Sunday, December 12, 2010

Red Tomato and Bell Pepper Soup

I used to like the occasional tomato soup, and I love bell peppers, so the recipe sounded good except of course it had some things I was allergic to in it, and it was meant as a cold soup. I am not big on cold soups with onion in them, so I altered the recipe slightly, and we tried cooking it. YUM! I actually like this with all the veggies blended and run through the strainer, cuz then you can drink it like a hot cup of soup should be drunk on a winter lay a bed morning. But if you're wanting something to chew, prep and cook this as stated:


3 medium plum tomatoes
2 yellow bell peppers
1 small red onion
2 cloves minced garlic
3 cups tomato juice (low sodium)
1 1/2 cups non fat plain yogurt (dannon)
3 tablespoons chopped fresh basil
1 tablespoon red wine vinegar
1/2 teaspoon salt
1/4 teaspoon black pepper
1/4 teaspoon ground red pepper


Chop vegetables, blend 1/2 vegetables and strain through fine strainer. Cook in a soup pot on medium for 10 minutes. Add remaining chopped vegetables. Can be served cool or hot. Delicous with shrimp if you're a seafood eater.

Number of Servings: 6

This soup was great as is, but also great all blended together, and then run through a strainer, and at one point we cooked up some sea food to go in it and that was delicious too since I"m a flexitarian not a vegetarian LOL but for those who are into veggies only, never fear, this is yummy and has a healthy supply of vitamin C for ya!

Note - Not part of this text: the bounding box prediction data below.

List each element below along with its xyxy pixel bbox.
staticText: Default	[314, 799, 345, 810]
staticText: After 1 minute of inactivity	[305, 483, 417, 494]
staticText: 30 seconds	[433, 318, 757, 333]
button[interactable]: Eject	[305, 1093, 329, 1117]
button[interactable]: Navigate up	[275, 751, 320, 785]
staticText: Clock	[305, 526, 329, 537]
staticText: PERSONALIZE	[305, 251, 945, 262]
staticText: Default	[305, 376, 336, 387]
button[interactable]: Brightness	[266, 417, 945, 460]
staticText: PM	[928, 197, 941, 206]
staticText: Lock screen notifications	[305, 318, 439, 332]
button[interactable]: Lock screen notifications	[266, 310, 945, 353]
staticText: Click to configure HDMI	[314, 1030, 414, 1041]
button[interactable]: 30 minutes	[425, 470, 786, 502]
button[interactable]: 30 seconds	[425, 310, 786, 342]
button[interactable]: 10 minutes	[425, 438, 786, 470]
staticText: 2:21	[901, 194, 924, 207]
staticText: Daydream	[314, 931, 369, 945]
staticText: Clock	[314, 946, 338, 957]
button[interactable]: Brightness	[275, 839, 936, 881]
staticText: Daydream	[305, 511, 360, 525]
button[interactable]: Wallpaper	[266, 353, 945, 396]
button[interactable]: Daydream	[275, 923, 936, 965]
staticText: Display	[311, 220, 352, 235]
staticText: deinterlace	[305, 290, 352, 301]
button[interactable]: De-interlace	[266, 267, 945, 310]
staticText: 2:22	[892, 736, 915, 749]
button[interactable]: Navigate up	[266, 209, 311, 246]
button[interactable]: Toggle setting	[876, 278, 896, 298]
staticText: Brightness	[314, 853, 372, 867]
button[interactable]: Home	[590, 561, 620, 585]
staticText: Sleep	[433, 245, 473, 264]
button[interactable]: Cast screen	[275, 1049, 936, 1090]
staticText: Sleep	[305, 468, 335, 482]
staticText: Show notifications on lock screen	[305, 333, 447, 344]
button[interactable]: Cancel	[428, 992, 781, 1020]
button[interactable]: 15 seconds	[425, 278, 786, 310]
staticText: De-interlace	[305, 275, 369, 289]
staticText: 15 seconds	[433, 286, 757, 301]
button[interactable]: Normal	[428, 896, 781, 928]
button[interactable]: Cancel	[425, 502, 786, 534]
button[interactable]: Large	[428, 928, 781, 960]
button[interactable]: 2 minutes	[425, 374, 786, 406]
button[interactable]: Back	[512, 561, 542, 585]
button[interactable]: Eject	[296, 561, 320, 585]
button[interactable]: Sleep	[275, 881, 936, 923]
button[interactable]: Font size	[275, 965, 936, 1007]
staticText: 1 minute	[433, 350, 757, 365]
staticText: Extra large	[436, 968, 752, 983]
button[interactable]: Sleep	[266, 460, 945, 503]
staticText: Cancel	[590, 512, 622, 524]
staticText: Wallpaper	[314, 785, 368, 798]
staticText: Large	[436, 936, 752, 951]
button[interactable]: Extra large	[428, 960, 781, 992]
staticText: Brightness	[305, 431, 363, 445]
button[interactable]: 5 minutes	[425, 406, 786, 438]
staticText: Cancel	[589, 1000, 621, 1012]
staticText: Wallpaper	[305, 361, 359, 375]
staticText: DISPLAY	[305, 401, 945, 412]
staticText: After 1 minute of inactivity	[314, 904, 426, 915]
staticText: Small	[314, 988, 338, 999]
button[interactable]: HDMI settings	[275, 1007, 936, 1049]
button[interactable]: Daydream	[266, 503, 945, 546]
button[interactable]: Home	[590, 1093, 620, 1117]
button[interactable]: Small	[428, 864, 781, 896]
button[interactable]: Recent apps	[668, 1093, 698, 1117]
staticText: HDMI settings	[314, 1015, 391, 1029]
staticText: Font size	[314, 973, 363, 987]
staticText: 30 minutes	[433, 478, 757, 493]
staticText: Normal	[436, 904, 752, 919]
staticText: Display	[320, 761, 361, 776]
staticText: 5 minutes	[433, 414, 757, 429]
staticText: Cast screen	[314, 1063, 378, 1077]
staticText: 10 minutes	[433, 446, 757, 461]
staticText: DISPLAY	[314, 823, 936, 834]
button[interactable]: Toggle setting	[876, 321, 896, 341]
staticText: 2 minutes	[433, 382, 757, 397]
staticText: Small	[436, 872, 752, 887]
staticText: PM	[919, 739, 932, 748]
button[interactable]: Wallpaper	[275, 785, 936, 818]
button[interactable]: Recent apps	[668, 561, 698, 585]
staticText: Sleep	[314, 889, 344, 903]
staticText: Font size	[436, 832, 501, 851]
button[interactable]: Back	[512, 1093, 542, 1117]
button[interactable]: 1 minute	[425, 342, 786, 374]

Let me know what you think!

Thursday, December 9, 2010

Whole Wheat, Mixed Berry Orange Scones

    OK I edited this recipe so I can eat it without getting hives. So you could substitute brown sugar or honey for the 2 tablespoons blackberry preserves and you'd get a less dense result. As it is, just be aware they're going to taste more like a 12 grain bread than your average scone. But since I haven't been able to eat any prepackaged breads cuz of the yeast, that was a welcome treat for me. I almost want to call them something other than scones, but I just wasn't just what else to call them since I took them from a scone recipe and they look like whole wheat scones. They're a lot heart healthier and waist line friendlier than store bought scones. So give em a shot, and let me know what you think.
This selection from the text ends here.